She just wants to fly… come on. So close.


I wonder If there Southern winds 🙂

While it makes a nice story describing it as trying to fly one last time, it was simply unbalanced after its engines were removed. All its weight was on the main gear. If it had gotten off the ground, it would not have been pretty. Without 3-axis control, it would have briefly accelerated in the 70+ mph winds and come down with a thud that would reduce it and probably one of the neighboring 747s to a mountain of aircraft parts.

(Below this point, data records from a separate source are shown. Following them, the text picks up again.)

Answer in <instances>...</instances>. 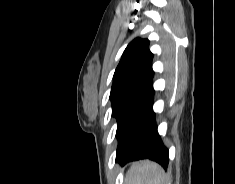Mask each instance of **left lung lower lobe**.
Instances as JSON below:
<instances>
[{
	"mask_svg": "<svg viewBox=\"0 0 235 184\" xmlns=\"http://www.w3.org/2000/svg\"><path fill=\"white\" fill-rule=\"evenodd\" d=\"M152 106L153 97L139 116L126 145L116 155V162L120 165L134 160L150 159L159 163L165 170L167 169L168 149L158 134Z\"/></svg>",
	"mask_w": 235,
	"mask_h": 184,
	"instance_id": "obj_1",
	"label": "left lung lower lobe"
}]
</instances>
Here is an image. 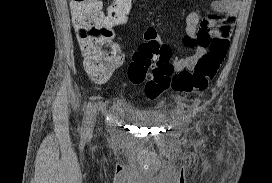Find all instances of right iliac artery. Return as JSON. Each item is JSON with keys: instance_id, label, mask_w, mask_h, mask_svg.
Segmentation results:
<instances>
[{"instance_id": "obj_1", "label": "right iliac artery", "mask_w": 272, "mask_h": 183, "mask_svg": "<svg viewBox=\"0 0 272 183\" xmlns=\"http://www.w3.org/2000/svg\"><path fill=\"white\" fill-rule=\"evenodd\" d=\"M92 109H93V105L90 102V103H88L87 109H86L85 114H84L83 126H82V132L83 133H85L88 130Z\"/></svg>"}]
</instances>
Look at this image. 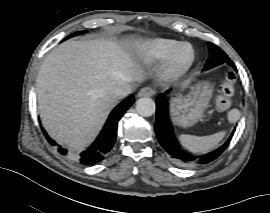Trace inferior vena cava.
Here are the masks:
<instances>
[{
    "instance_id": "602c4592",
    "label": "inferior vena cava",
    "mask_w": 270,
    "mask_h": 213,
    "mask_svg": "<svg viewBox=\"0 0 270 213\" xmlns=\"http://www.w3.org/2000/svg\"><path fill=\"white\" fill-rule=\"evenodd\" d=\"M130 87L127 85L117 86L111 91V96L115 99H119L130 93Z\"/></svg>"
}]
</instances>
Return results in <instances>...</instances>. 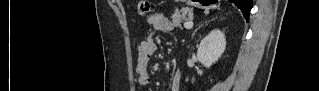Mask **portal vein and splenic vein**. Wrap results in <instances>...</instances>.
Segmentation results:
<instances>
[{"label": "portal vein and splenic vein", "mask_w": 319, "mask_h": 91, "mask_svg": "<svg viewBox=\"0 0 319 91\" xmlns=\"http://www.w3.org/2000/svg\"><path fill=\"white\" fill-rule=\"evenodd\" d=\"M184 27L186 29H191L193 27V22L192 21H187L184 23Z\"/></svg>", "instance_id": "portal-vein-and-splenic-vein-1"}]
</instances>
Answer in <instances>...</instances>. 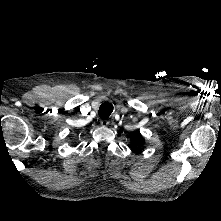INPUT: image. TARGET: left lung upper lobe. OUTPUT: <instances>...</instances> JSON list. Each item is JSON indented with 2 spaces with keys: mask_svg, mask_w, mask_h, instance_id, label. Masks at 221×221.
Masks as SVG:
<instances>
[{
  "mask_svg": "<svg viewBox=\"0 0 221 221\" xmlns=\"http://www.w3.org/2000/svg\"><path fill=\"white\" fill-rule=\"evenodd\" d=\"M142 143H144V138L139 133L131 137V144L134 148L140 146Z\"/></svg>",
  "mask_w": 221,
  "mask_h": 221,
  "instance_id": "1",
  "label": "left lung upper lobe"
}]
</instances>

I was in Mojave 3 years ago (to see the Space Shuttle Atlantis on mission STS-125 landing nearby at Edwards) when the first of several Southern Air 747s including this one arrived. The one that I saw land is probably the one sitting on the right side of the frame in the video, since I vaguely recall the first one remained up front in the view from the Mojave flight line. (Though if I’m wrong in that recollection, I’m sure I’ll get a swift correction.) Here’s my photo of the 747 taxiing off the runway from its retirement flight. http://ian.kluft.com/pics/mojave/20090523-mhv-l94/img_2762.jpg

I noticed some people acting sad about the planes getting scrapped. It’s necessary to retire metal airliners before metal fatigue becomes a safety hazard. They have an engineered lifetime of tens of thousands of pressurization cycles with proper maintenance. And with the large quantity of aluminum in a 747, some of it may get into aircraft or spacecraft to fly again.


does anyone know the tail number


They always told me ” The south shall rise again..”


This particular aircraft has only been in Mohave for a few months. It is N749SA, a PW powered -300 and former Korean Air passenger bird.